Fans of the egg-faced volte-face will be smirking into their coffee mugs this week at the news that Mercedes-AMG’s incoming CLE 63 coupé is to get not four, not six but eight cylinders.
What’s more, when the current C63 saloon and estate come in for their mid-life refresh next year, they too will become available with AMG’s new mild-hybrid V8 set-up.
This was never the plan. Mercedes wanted – and I use that word loosely – the 2.0-litre four-pot M139 to succeed the C63’s 4.0-litre V8 M177 full- stop and threw in punchy electrical assistance to sweeten the deal. The diddy M139 would be marketed on the might of its world-beating specific output and its Formula 1 technology.

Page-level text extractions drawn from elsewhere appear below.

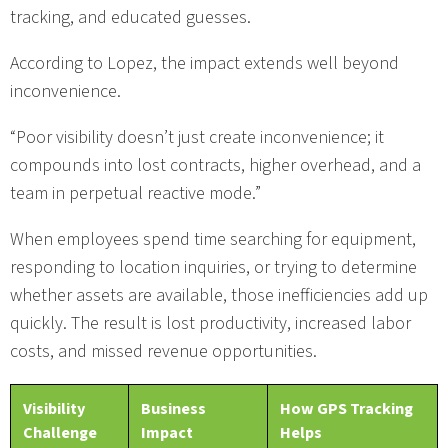
tracking, and educated guesses.
According to Lopez, the impact extends well beyond
inconvenience.
“Poor visibility doesn’t just create inconvenience; it
compounds into lost contracts, higher overhead, and a
team in perpetual reactive mode.”
When employees spend time searching for equipment,
responding to location inquiries, or trying to determine
whether assets are available, those inefficiencies add up
quickly. The result is lost productivity, increased labor
costs, and missed revenue opportunities.
Visibility
Business
How GPS Tracking
Challenge
Impact
Helps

In fairness, from a purely logical standpoint, this wasn’t an insane idea. The M139’s specific output in the current C63 is 236bhp per litre. It’s a snort-inducing stat that in years gone by was attainable only if you left an RB26DETT unattended in a tobacco-perfumed workshop in Chiba Prefecture.
It’s an awesome feat of engineering in a road car with Apple CarPlay and a big boot, that will tolerate both freezing starts in Siberia and being ragged senseless in bitumen-melting heat on a Saudi expressway.
So the M139 is special. And expensive. The block is chill-cast, there are lots of forged bits and it’s hand-assembled. If, when this engine surfaced in the A45 hatch in 2019, you had told me there was a 90sec delay when you started the car to allow time for warm water to be pumped around the block and tolerances to sweeten up, DTM-style, I might actually have believed you.
But the M139 just isn’t the right donkey for the C63. Not at this moment. Or possibly ever.
Sales have been dismal. PR-wise, it has been a disaster. Electrification has also made the car shockingly porky. Perhaps BMW could have got away with such a dramatic downsizing for the mainstay of its M portfolio, because the M3 has never been quite as ‘engine first, chassis second’ as the C63, and of course there is precedent in the E30.